As the game system withered, increased amount of glitches appeared in the graphics, music, controls and gameplay. As soon as the game would run out of its resources, it would go extinct and become permanently unplayable, not just for that player or for a limited time – it would go extinct for everyone and forever.
With deceptively simple and accessible gameplay, the game lured players to give in to the responsibilities of playing the game. As GlitchHiker deteriorated, increasing amounts of people found themselves conflicted between their curiosity towards the game and the fear that they would be personally partaking in destroying it forever.
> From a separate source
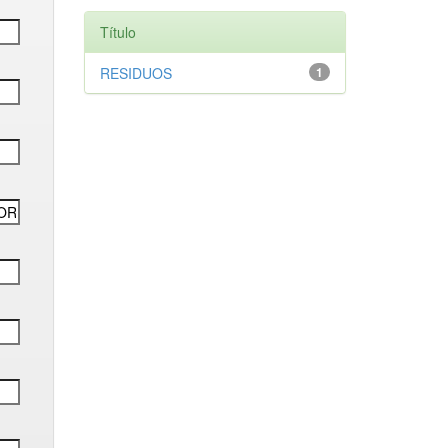
Título
RESIDUOS
1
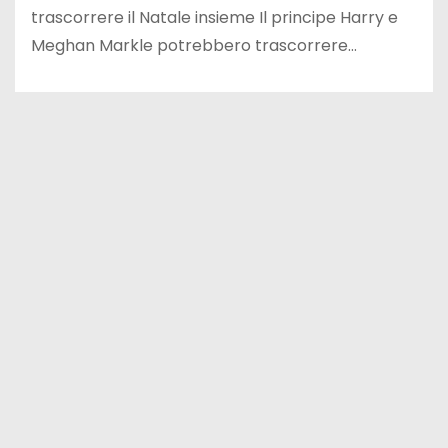
trascorrere il Natale insieme Il principe Harry e
Meghan Markle potrebbero trascorrere…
All that remains of GlitchHiker is a pair of videos and the memories of those who were there.
GlitchHiker was a temporal game which proved that even the premise of a videogame can emotionally influence and involve potential players. The synchronization of audiovisual elements with the game design and glitches allowed for people to understand the stakes of playing – stakes that were at an unprecedented level. People were scared to play the game based just on what they heard from other players, clearly feeling responsibility towards the wellbeing of the game. Some people became proficient playing GlitchHiker, fanatically balancing their achievements against the invasion of new players failing to reach the required hundred points. Some people experienced feelings of guilt towards not reaching a hundred points while not being able to summon the courage to try and make things right again. The hesitation before actually starting was something we have never seen in games before. GlitchHiker created a new type of game outside the game: Do you want to play? Do you want to let your friends play? Would you even tell your friends about the game, knowing that they might damage it even further? What would've happened if noone had ever given in to playing the game?